The Indian Government is rather limited in the options it has available to it since a large proportion of its budget is deficit spending and this therefore limits the amounts of funds it has available to put toward a fiscal stimulus package. Last month it announced a US$ 4 billion or Rs 19,200 crore fiscal stimulus package.
The Reserve Bank of India (RBI), India’s central bank cut official short term interest rates by 100 basis points on Friday, the fourth cut in as many months and the Repo Rate now stands at 5.5 per cent. The RBI also announced it would reduce the Cash Reserve Ratio (CRR) the proportion of deposits that the banks must hold with the central bank on January 17th. The CRR is to be cut by 50 basis points and will now stand at 5 per cent the effect of the cut will be to release Rs 20,000 Crore or US$ 4.2 billion into the banking system.
As part of the stimulus package, the Government also offered to recapitalise state banks with Rs 20,000 crore or US$ 4.2 billion over the next couple of years and also eased regulations for Indian companies in the infrastructure and real estate sectors wishing to borrow internationally. The caps on foreign investment in the corporate bond markets were also lifted.
The action to support the economy came as one of the country’s chief economic planners warned of a tough year ahead.”We should expect, from all the global projections, that the next year is going to be a very difficult year for the global economy,” Montek Singh Ahluwalia, the deputy chairman of the Planning Commission was quoted as saying to the Financial Times.
The Government drew sharp criticism when it announced its first stimulus package last month, much of the criticism was for not doing enough to address the Rupee liquidity crisis, which had effectively stopped banks from lending to their core clients.
Indian industrialists have appealed to the government over the last three months to make deeper cuts to interest rates. Many companies, particularly those in export sectors, have scaled back operations to cut production and face lay-offs.
Ravi Kant, managing director of Tata Motors, said Friday: “The government needs to work to ensure that ultimately liquidity reaches customers at reasonable costs . The government needs to take many more measures to substantially stoke demand as that has gone in a reverse gear.”
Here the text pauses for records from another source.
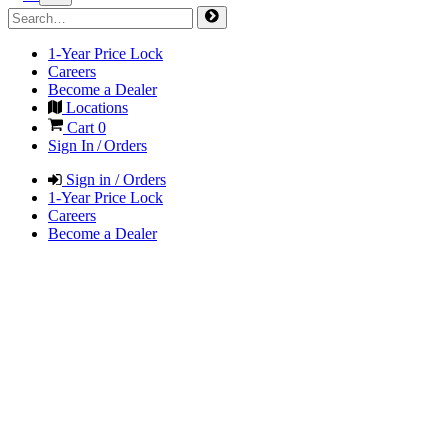
1-Year Price Lock
Careers
Become a Dealer
Locations
Cart
0
Sign In / Orders
Sign in / Orders
1-Year Price Lock
Careers
Become a Dealer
The initial Government economic growth target of 9 per cent for the current fiscal year has been revised downwards to 7.5 per cent after achieving the initial target for the past three consecutive years. The RBI believes that the economy driven by domestic consumption will rebound quickly and it is statement on Friday said “a period of painful adjustment is inevitable”. Some investment banks estimate growth India’s GDP will be below 7 per cent this fiscal year.